Compute readiness belongs alongside cyber readiness and supply readiness.
2) Engineer for graceful degradation
Most companies get this wrong: they design AI systems assuming cloud-scale compute will always be there.
Defense AI should assume the opposite. Useful design patterns include:
- tiered models (small model at edge, larger model at rear)
- bounded autonomy (fail-safe modes when confidence drops)
- offline-first workflows (store-and-forward, resilient caching)
- model compression (
quantization,distillation) for forward deployments
These aren’t academic tricks. They’re how you keep ISR and decision support running when logistics and procurement get ugly.
3) Prioritize data fusion over “bigger models”
A strong stance: fusion beats size in many military contexts.
If you improve:
- sensor tasking,
- cross-cueing,
- entity resolution,
- and uncertainty tracking,
…you can often outperform a larger model fed with messy inputs. That reduces compute demand while raising operational value.
4) Treat semiconductor and packaging visibility as mission assurance
Risk management needs to include:
- provenance tracking for high-end accelerators,
- trusted hardware pathways for classified networks,
- contingency suppliers for networking, power, and cooling components,
- and clear red lines for counterfeit and tampered hardware.

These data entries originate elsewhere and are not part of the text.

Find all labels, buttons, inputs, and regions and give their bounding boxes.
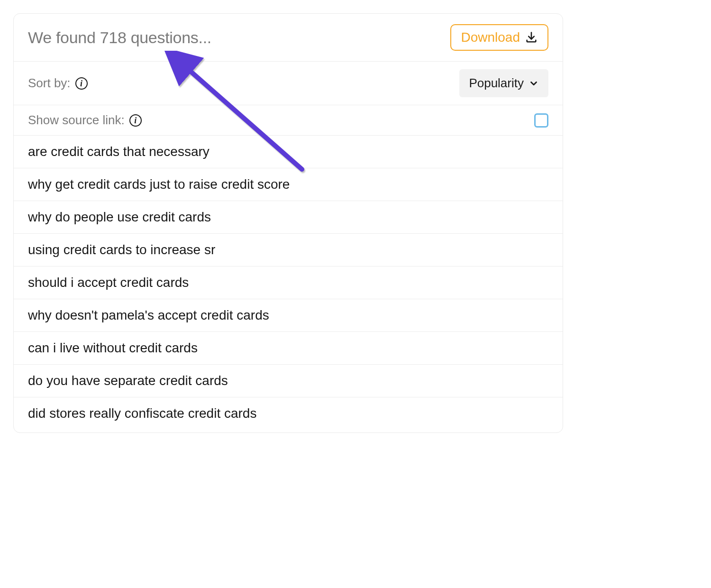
list-item[interactable]: did stores really confiscate credit card… [14,397,563,432]
list-item[interactable]: why do people use credit cards [14,201,563,234]
question-text: can i live without credit cards [28,340,198,355]
list-item[interactable]: why doesn't pamela's accept credit cards [14,299,563,332]
question-text: are credit cards that necessary [28,144,210,159]
list-item[interactable]: do you have separate credit cards [14,365,563,397]
download-button[interactable]: Download [450,24,548,51]
questions-list: are credit cards that necessary why get … [14,136,563,432]
question-text: why doesn't pamela's accept credit cards [28,308,269,322]
source-link-label-wrap: Show source link: i [28,113,142,128]
results-header: We found 718 questions... Download [14,14,563,61]
list-item[interactable]: are credit cards that necessary [14,136,563,168]
show-source-link-checkbox[interactable] [534,113,548,128]
results-count-title: We found 718 questions... [28,28,211,47]
list-item[interactable]: should i accept credit cards [14,266,563,299]
info-icon[interactable]: i [75,77,88,90]
sort-label: Sort by: [28,76,71,91]
question-text: why do people use credit cards [28,210,211,224]
question-text: should i accept credit cards [28,275,189,290]
download-icon [525,31,538,44]
results-panel: We found 718 questions... Download Sort … [13,13,563,433]
list-item[interactable]: can i live without credit cards [14,332,563,365]
question-text: using credit cards to increase sr [28,242,215,257]
source-link-row: Show source link: i [14,105,563,136]
info-icon[interactable]: i [129,114,142,127]
sort-row: Sort by: i Popularity [14,62,563,105]
question-text: why get credit cards just to raise credi… [28,177,290,192]
chevron-down-icon [529,78,539,89]
list-item[interactable]: using credit cards to increase sr [14,234,563,266]
download-button-label: Download [461,30,520,45]
sort-select-value: Popularity [469,76,524,91]
list-item[interactable]: why get credit cards just to raise credi… [14,168,563,201]
sort-label-wrap: Sort by: i [28,76,88,91]
question-text: do you have separate credit cards [28,373,228,388]
question-text: did stores really confiscate credit card… [28,406,256,421]
source-link-label: Show source link: [28,113,125,128]
sort-select[interactable]: Popularity [459,69,548,97]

This is where commercial best practices (supply-chain security, component attestation) meet national security realities.
Snippet worth remembering: If your AI strategy doesn’t include a chip strategy, you don’t have an AI strategy—you have a prototype.
What this means for deterrence in the Taiwan Strait
Answer first: AI intensifies deterrence requirements by raising the value of chip access, increasing ISR processing tempo, and rewarding the side that can sustain compute under disruption.

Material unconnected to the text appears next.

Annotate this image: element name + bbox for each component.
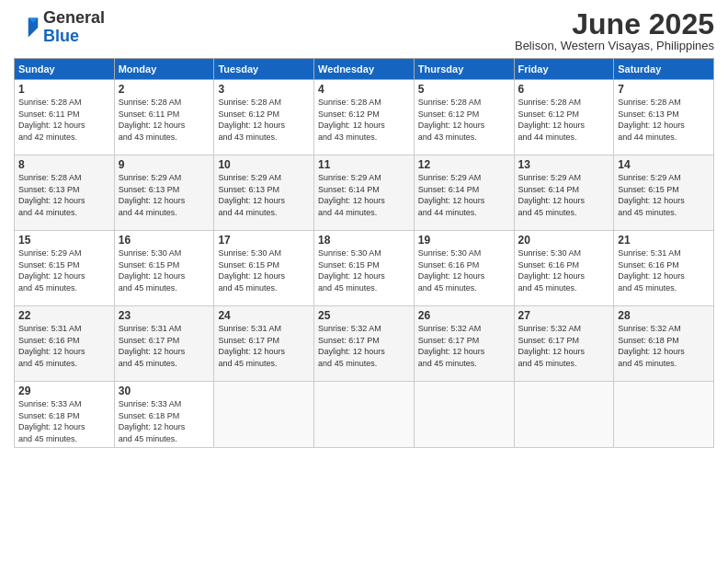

Deterrence used to focus on ships, missiles, and aircraft in the right places. That’s still true. But the AI era adds new pillars:
- Compute endurance: Can you keep models running during sanctions, blockades, or supply shocks?
- ISR throughput: Can you process more of the battlespace faster than your opponent?
- Industrial adaptability: Can you surge production and sustainment with AI-assisted logistics and manufacturing?
As we head into 2026, I expect serious defense organizations to separate themselves not by who demos the flashiest agent, but by who can:
- field reliable AI-enabled ISR at scale,
- maintain trusted compute stacks,
- and operate effectively when advanced chips are constrained.
If you’re building or buying AI for defense and national security, the Taiwan lesson is blunt: geopolitics is now part of your system architecture. What are you doing today to make sure your AI capabilities survive tomorrow’s supply chain shock?